**Exercise inputs:**
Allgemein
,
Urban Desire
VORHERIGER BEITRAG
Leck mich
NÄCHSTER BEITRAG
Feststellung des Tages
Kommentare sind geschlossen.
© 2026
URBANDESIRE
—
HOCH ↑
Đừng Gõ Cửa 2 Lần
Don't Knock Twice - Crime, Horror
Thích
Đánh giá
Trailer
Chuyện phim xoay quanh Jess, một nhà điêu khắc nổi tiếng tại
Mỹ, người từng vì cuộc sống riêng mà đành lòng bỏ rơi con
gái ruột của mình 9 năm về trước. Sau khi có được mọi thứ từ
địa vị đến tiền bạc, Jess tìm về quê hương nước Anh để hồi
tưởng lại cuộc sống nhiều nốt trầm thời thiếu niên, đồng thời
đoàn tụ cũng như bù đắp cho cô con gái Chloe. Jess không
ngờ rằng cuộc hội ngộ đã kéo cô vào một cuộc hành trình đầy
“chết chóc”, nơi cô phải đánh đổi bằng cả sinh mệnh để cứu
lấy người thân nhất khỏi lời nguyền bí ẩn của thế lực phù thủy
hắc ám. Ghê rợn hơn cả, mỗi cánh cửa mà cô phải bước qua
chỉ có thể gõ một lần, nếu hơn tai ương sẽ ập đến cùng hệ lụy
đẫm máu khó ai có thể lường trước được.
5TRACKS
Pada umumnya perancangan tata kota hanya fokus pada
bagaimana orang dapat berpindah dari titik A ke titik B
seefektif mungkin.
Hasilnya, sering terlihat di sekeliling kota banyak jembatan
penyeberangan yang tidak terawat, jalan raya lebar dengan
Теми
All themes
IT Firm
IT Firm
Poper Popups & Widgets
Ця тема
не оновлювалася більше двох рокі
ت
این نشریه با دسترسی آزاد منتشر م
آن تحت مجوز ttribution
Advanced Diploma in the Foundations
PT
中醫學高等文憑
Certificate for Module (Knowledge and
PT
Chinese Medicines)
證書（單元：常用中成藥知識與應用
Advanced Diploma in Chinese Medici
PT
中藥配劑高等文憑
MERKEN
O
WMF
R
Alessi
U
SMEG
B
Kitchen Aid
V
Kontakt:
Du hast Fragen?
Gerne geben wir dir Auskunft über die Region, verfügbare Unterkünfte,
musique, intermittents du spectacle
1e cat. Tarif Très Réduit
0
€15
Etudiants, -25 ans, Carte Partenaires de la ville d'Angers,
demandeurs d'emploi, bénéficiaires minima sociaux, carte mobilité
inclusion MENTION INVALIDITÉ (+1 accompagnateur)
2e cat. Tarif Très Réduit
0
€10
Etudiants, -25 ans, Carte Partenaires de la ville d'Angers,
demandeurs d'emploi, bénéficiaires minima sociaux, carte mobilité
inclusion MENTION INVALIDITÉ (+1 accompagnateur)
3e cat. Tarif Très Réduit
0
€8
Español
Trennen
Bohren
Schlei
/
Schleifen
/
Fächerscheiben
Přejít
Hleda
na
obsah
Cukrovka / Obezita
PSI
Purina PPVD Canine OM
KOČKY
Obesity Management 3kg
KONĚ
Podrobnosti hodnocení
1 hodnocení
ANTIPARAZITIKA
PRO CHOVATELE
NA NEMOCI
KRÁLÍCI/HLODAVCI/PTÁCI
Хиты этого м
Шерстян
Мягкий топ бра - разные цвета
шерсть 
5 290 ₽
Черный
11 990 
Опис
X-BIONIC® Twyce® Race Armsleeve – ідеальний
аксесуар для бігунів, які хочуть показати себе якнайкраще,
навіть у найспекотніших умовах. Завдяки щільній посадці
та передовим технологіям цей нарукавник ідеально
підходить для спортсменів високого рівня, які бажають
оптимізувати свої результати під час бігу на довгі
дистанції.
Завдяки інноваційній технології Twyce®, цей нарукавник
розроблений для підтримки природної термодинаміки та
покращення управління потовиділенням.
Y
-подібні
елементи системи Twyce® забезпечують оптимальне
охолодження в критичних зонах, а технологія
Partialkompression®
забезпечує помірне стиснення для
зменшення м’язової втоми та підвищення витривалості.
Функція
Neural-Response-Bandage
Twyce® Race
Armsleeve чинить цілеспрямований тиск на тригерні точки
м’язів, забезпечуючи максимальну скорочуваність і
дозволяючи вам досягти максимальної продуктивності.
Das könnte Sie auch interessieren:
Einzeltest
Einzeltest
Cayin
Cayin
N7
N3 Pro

**Work instruction:** Your task is an exact transcription of every line above.

**Worked solution:**
Allgemein
,
Urban Desire
VORHERIGER BEITRAG
Leck mich
NÄCHSTER BEITRAG
Feststellung des Tages
Kommentare sind geschlossen.
© 2026
URBANDESIRE
—
HOCH ↑
Đừng Gõ Cửa 2 Lần
Don't Knock Twice - Crime, Horror
Thích
Đánh giá
Trailer
Chuyện phim xoay quanh Jess, một nhà điêu khắc nổi tiếng tại
Mỹ, người từng vì cuộc sống riêng mà đành lòng bỏ rơi con
gái ruột của mình 9 năm về trước. Sau khi có được mọi thứ từ
địa vị đến tiền bạc, Jess tìm về quê hương nước Anh để hồi
tưởng lại cuộc sống nhiều nốt trầm thời thiếu niên, đồng thời
đoàn tụ cũng như bù đắp cho cô con gái Chloe. Jess không
ngờ rằng cuộc hội ngộ đã kéo cô vào một cuộc hành trình đầy
“chết chóc”, nơi cô phải đánh đổi bằng cả sinh mệnh để cứu
lấy người thân nhất khỏi lời nguyền bí ẩn của thế lực phù thủy
hắc ám. Ghê rợn hơn cả, mỗi cánh cửa mà cô phải bước qua
chỉ có thể gõ một lần, nếu hơn tai ương sẽ ập đến cùng hệ lụy
đẫm máu khó ai có thể lường trước được.
5TRACKS
Pada umumnya perancangan tata kota hanya fokus pada
bagaimana orang dapat berpindah dari titik A ke titik B
seefektif mungkin.
Hasilnya, sering terlihat di sekeliling kota banyak jembatan
penyeberangan yang tidak terawat, jalan raya lebar dengan
Теми
All themes
IT Firm
IT Firm
Poper Popups & Widgets
Ця тема
не оновлювалася більше двох рокі
ت
این نشریه با دسترسی آزاد منتشر م
آن تحت مجوز ttribution
Advanced Diploma in the Foundations
PT
中醫學高等文憑
Certificate for Module (Knowledge and
PT
Chinese Medicines)
證書（單元：常用中成藥知識與應用
Advanced Diploma in Chinese Medici
PT
中藥配劑高等文憑
MERKEN
O
WMF
R
Alessi
U
SMEG
B
Kitchen Aid
V
Kontakt:
Du hast Fragen?
Gerne geben wir dir Auskunft über die Region, verfügbare Unterkünfte,
musique, intermittents du spectacle
1e cat. Tarif Très Réduit
0
€15
Etudiants, -25 ans, Carte Partenaires de la ville d'Angers,
demandeurs d'emploi, bénéficiaires minima sociaux, carte mobilité
inclusion MENTION INVALIDITÉ (+1 accompagnateur)
2e cat. Tarif Très Réduit
0
€10
Etudiants, -25 ans, Carte Partenaires de la ville d'Angers,
demandeurs d'emploi, bénéficiaires minima sociaux, carte mobilité
inclusion MENTION INVALIDITÉ (+1 accompagnateur)
3e cat. Tarif Très Réduit
0
€8
Español
Trennen
Bohren
Schlei
/
Schleifen
/
Fächerscheiben
Přejít
Hleda
na
obsah
Cukrovka / Obezita
PSI
Purina PPVD Canine OM
KOČKY
Obesity Management 3kg
KONĚ
Podrobnosti hodnocení
1 hodnocení
ANTIPARAZITIKA
PRO CHOVATELE
NA NEMOCI
KRÁLÍCI/HLODAVCI/PTÁCI
Хиты этого м
Шерстян
Мягкий топ бра - разные цвета
шерсть 
5 290 ₽
Черный
11 990 
Опис
X-BIONIC® Twyce® Race Armsleeve – ідеальний
аксесуар для бігунів, які хочуть показати себе якнайкраще,
навіть у найспекотніших умовах. Завдяки щільній посадці
та передовим технологіям цей нарукавник ідеально
підходить для спортсменів високого рівня, які бажають
оптимізувати свої результати під час бігу на довгі
дистанції.
Завдяки інноваційній технології Twyce®, цей нарукавник
розроблений для підтримки природної термодинаміки та
покращення управління потовиділенням.
Y
-подібні
елементи системи Twyce® забезпечують оптимальне
охолодження в критичних зонах, а технологія
Partialkompression®
забезпечує помірне стиснення для
зменшення м’язової втоми та підвищення витривалості.
Функція
Neural-Response-Bandage
Twyce® Race
Armsleeve чинить цілеспрямований тиск на тригерні точки
м’язів, забезпечуючи максимальну скорочуваність і
дозволяючи вам досягти максимальної продуктивності.
Das könnte Sie auch interessieren:
Einzeltest
Einzeltest
Cayin
Cayin
N7
N3 Pro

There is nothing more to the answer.